"Woman in Peril," chased by a sadistic madman, is par for the course in Karapetian's The Man in the Orange Jacket (2014) |
Like several of the films that I saw at the Fantasia Film Festival, Aik Karapetian's The Man in the Orange Jacket (Man in OJ) is an excellent example of squandered potential. On the whole, the film is fairly derivative of films where a sadistic killer, out of misplaced desire turned to aggression, hunts down a bunch of unlikeable people in a remote location, and dispatches them through a wide selection of weapons/tools. If Karapetian is attempting to craft a story where we are not sympathetic towards the victims or the perpetrator, he succeeds. Yet the film has some significant moments that suggest that he's trying for something more complex and powerful--especially in regards to Eastern European class tensions.
The camera tracks our killer as he jogs on the property |
Here is where the film works: the cinematography in the Man in OJ is simply stunning, and the multiple tracking shots in the beginning of the film as it follows the man (Maxim Lazarev) leave his harbor job, travel to his boss's home, kill both the big wig and his younger wife, and then proceed to live "large" in the mansion he has invaded--well, these images are gorgeous. Karapetian masterfully manipulates the space of the mansion, and his opening and closing of the doors that divide this space increases the film's tensions exponentially. Shadows and light create a misty, grey netherworld where what is real and fantasy becomes more and more unclear.
The Man in OJ lounges in his new-found solarium |
The film also cleverly explores what it might be like to live like "the haves," when all one has known is what it's like to "have not." The man initially struggles with his new luxuries. He wears his male victim's clothes (even though they are not REMOTELY the same size), he lounges in his robe, he smokes his cigars (and hacks violently). The man goes out to dinner, and gorges on rich food that he has no idea how to eat (when all else fails, use your fingers). He then proceeds to get violently ill, and tries to recuperate in a bubble bath. He's not even good at hiring prostitutes. If I'm being generous, I would say that the film tries to critique the fantasy of affluent masculinity, suggesting that money and power are not easily obtained through violent class overthrow. At the same time, does the film imply that wealth's pleasures are illusory, or that one just really needs to be "born to it?"
The required half-naked dead girl, snuffed out after a long chase scene |
Most of the film's deeper questions fall flat because of the seemingly requisite amount of gendered sexual violence on display.

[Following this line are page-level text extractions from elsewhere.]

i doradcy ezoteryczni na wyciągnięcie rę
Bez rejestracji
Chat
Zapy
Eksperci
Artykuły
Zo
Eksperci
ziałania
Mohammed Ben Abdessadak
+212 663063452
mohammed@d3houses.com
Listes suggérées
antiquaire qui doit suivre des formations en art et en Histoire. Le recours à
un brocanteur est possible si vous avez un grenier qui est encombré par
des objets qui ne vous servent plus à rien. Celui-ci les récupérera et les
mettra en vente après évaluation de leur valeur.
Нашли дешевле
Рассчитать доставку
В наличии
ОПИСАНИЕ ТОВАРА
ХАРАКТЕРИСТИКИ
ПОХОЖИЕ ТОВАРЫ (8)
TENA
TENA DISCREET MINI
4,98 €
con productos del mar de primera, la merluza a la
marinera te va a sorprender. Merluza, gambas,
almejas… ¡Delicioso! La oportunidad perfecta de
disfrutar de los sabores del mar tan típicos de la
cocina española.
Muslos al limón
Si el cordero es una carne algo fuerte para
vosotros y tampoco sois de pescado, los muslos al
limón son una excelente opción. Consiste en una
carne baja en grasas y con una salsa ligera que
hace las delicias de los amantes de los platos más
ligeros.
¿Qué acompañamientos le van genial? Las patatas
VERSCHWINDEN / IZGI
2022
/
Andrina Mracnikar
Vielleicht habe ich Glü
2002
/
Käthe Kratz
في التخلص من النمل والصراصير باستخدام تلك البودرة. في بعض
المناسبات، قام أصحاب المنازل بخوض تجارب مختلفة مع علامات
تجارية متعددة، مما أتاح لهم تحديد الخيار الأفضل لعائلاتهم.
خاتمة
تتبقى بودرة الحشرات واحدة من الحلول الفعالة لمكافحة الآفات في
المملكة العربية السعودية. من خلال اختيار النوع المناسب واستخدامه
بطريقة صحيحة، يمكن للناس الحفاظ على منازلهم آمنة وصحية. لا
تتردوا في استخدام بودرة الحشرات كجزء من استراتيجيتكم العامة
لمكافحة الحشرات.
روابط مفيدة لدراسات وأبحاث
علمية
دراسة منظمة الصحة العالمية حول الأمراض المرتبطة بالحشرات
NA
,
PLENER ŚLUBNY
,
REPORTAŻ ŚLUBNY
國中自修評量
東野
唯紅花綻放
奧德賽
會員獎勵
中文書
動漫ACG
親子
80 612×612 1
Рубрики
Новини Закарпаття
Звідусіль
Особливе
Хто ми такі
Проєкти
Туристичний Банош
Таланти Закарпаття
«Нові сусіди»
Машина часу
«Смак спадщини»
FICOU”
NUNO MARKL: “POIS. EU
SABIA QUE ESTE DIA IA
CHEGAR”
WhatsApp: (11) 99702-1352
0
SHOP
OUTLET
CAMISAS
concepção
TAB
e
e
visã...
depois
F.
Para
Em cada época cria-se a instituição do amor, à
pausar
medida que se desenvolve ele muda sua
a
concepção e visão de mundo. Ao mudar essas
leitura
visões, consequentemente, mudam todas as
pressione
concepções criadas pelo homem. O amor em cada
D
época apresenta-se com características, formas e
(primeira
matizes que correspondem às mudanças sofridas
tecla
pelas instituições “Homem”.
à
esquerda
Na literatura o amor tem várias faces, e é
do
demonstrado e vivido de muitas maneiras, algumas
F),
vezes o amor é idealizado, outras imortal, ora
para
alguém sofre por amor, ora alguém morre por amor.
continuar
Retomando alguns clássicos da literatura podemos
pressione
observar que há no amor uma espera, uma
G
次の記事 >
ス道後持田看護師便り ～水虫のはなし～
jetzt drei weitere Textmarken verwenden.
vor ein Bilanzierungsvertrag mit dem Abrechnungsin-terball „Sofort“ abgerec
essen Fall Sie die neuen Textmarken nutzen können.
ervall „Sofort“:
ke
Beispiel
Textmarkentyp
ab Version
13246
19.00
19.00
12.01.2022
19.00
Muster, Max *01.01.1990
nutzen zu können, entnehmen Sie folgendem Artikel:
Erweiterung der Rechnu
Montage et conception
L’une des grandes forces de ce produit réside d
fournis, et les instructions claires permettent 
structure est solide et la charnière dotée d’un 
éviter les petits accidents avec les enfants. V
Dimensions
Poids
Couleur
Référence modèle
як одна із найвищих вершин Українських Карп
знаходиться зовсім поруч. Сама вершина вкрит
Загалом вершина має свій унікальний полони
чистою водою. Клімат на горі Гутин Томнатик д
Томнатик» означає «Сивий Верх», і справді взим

This particular focus undermines any class critique, as the film frequently devolves into a "boogeyman" with a weapon chase narrative. The film's kills are straight out of the "Carol Clover guide to slasher films," with the male character dispatched with one blow, and with the women gratuitously clad and on the run from an almost supernaturally empowered killer. True, the man (in OJ) is shown to be both dis-empowered and riddled by guilt over his deeds, but that part of the film MAKES NO DAMN SENSE unless one chalks up the whole thing to fantasies nestled in his deranged mind. Major cop-out.
I initially was hoping that the film was transforming into a circular pattern, where another Man in OJ shows up, and, thinking the first man (in OJ) is the boss (who recently laid off thousands of people who work at the harbor), he goes all homicidal on him. So the man who initially INVADES the home gets his home invaded, and so on, and so on, infinity. (I think these time travel, mind fu** films are starting to infect my brain). See, here is where the film had some real potential! Yeah, but that narrative does not happen. Instead, the man seems to have a lot of misplaced, unmotivated guilt (which undermines all his previous actions), and then out of nowhere there's a really dumb Final Girl twist. Really dumb. Thankfully, the film clocks in at 71 minutes, so it's over pretty quickly. I wouldn't say that it's not worth seeing for some of its visual inventiveness, but ultimately that The Man in the Orange Jacket disappoints.